BEGIN

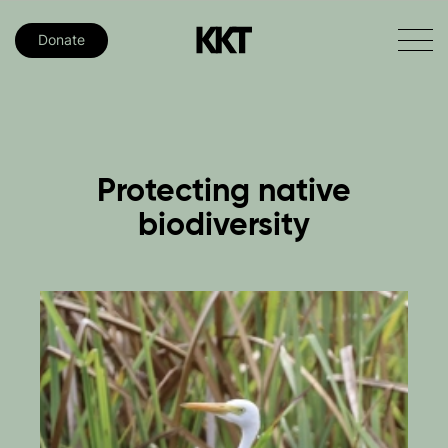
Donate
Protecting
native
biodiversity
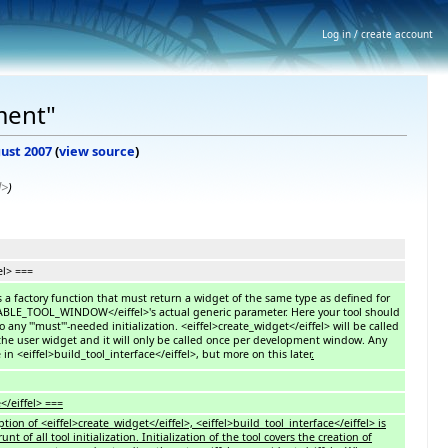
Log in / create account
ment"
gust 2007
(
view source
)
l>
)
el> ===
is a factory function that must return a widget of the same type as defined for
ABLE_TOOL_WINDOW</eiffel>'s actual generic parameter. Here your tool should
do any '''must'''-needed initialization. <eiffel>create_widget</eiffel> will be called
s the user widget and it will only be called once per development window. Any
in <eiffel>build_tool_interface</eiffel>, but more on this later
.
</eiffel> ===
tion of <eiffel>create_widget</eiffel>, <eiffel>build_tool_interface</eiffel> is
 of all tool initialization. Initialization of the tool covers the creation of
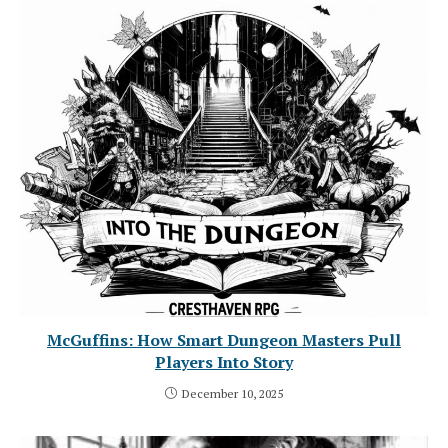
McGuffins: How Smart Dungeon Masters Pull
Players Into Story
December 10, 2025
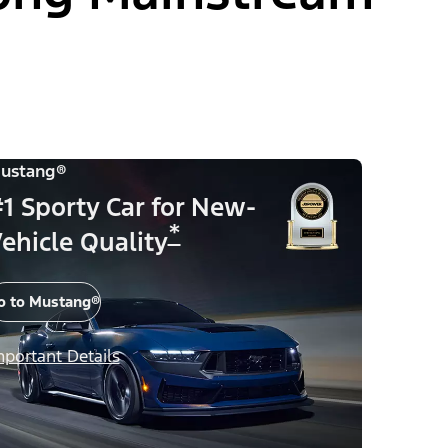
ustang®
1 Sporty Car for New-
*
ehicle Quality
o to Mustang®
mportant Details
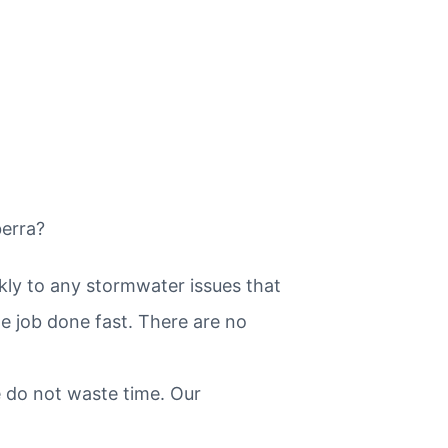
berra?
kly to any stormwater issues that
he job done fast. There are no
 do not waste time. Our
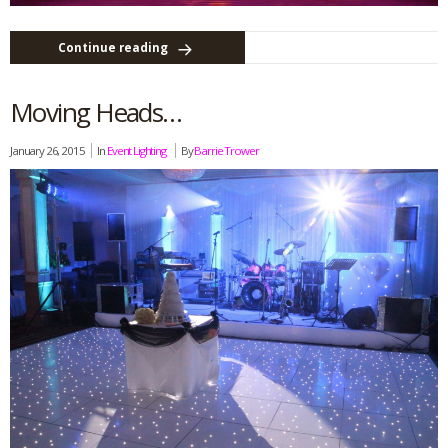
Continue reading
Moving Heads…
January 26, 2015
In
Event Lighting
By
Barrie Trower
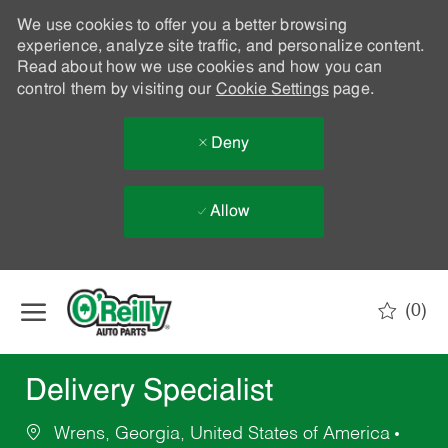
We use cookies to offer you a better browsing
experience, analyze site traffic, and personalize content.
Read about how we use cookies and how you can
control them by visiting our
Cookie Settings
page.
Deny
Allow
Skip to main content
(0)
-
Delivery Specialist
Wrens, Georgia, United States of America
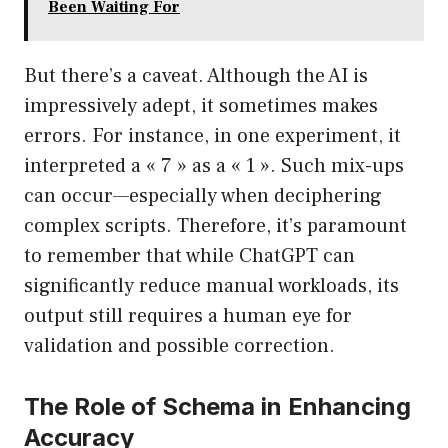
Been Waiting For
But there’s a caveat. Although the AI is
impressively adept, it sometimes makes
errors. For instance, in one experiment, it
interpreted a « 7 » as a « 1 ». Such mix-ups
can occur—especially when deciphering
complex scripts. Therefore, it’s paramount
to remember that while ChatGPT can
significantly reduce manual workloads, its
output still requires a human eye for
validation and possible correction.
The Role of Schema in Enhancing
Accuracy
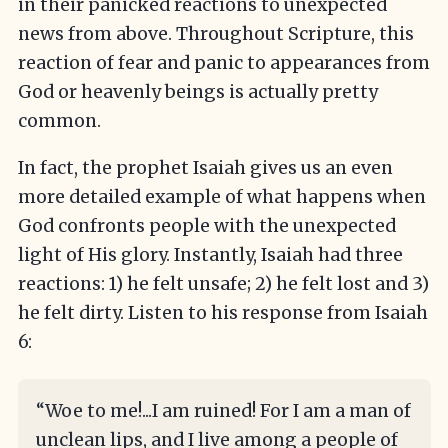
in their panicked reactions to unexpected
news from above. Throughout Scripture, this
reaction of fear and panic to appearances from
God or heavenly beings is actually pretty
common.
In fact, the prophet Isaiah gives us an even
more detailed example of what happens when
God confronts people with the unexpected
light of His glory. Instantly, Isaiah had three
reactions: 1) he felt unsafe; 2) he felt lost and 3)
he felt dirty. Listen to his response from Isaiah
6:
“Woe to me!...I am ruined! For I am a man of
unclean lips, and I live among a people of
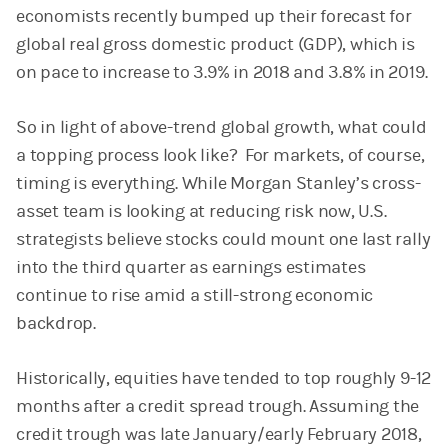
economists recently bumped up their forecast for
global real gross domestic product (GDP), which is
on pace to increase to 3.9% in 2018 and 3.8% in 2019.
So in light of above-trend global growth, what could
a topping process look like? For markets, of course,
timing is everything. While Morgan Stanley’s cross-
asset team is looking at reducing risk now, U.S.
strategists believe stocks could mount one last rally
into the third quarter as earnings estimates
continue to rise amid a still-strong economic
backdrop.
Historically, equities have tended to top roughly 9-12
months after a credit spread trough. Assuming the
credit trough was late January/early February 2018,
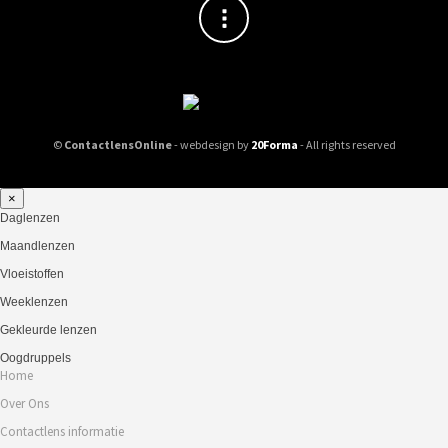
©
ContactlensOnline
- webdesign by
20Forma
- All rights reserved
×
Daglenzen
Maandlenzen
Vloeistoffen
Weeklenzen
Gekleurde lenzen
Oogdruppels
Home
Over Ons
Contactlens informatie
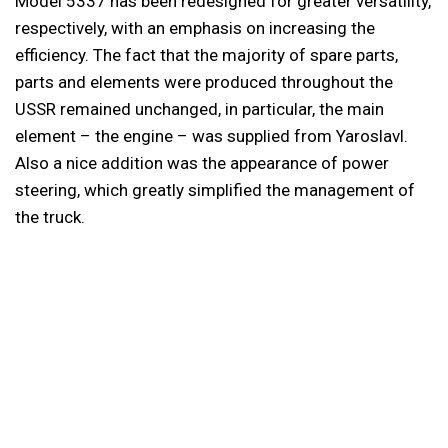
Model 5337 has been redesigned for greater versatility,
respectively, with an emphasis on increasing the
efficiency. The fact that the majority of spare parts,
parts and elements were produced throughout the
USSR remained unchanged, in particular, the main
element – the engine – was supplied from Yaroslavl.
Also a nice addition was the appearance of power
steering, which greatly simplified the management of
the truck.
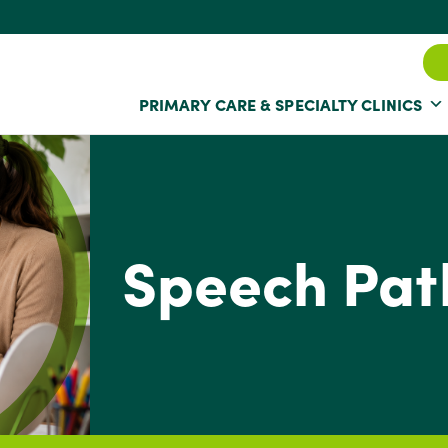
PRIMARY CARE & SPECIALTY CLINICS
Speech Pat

END

Please return, exactly as written, the lines from the first line of the records above through the line containing "news from above. Throughout Scripture, this", both included, leaving out any pictures.

SOLUTION:
Donate
Protecting
native
biodiversity
Log in / create account
ment"
gust 2007
(
view source
)
l>
)
el> ===
is a factory function that must return a widget of the same type as defined for
ABLE_TOOL_WINDOW</eiffel>'s actual generic parameter. Here your tool should
do any '''must'''-needed initialization. <eiffel>create_widget</eiffel> will be called
s the user widget and it will only be called once per development window. Any
in <eiffel>build_tool_interface</eiffel>, but more on this later
.
</eiffel> ===
tion of <eiffel>create_widget</eiffel>, <eiffel>build_tool_interface</eiffel> is
 of all tool initialization. Initialization of the tool covers the creation of
McGuffins: How Smart Dungeon Masters Pull
Players Into Story
December 10, 2025
ustang®
1 Sporty Car for New-
*
ehicle Quality
o to Mustang®
mportant Details
berra?
kly to any stormwater issues that
he job done fast. There are no
 do not waste time. Our
Continue reading
Moving Heads…
January 26, 2015
In
Event Lighting
By
Barrie Trower
We use cookies to offer you a better browsing
experience, analyze site traffic, and personalize content.
Read about how we use cookies and how you can
control them by visiting our
Cookie Settings
page.
Deny
Allow
Skip to main content
(0)
-
Delivery Specialist
Wrens, Georgia, United States of America
Been Waiting For
But there’s a caveat. Although the AI is
impressively adept, it sometimes makes
errors. For instance, in one experiment, it
interpreted a « 7 » as a « 1 ». Such mix-ups
can occur—especially when deciphering
complex scripts. Therefore, it’s paramount
to remember that while ChatGPT can
significantly reduce manual workloads, its
output still requires a human eye for
validation and possible correction.
The Role of Schema in Enhancing
Accuracy
in their panicked reactions to unexpected
news from above. Throughout Scripture, this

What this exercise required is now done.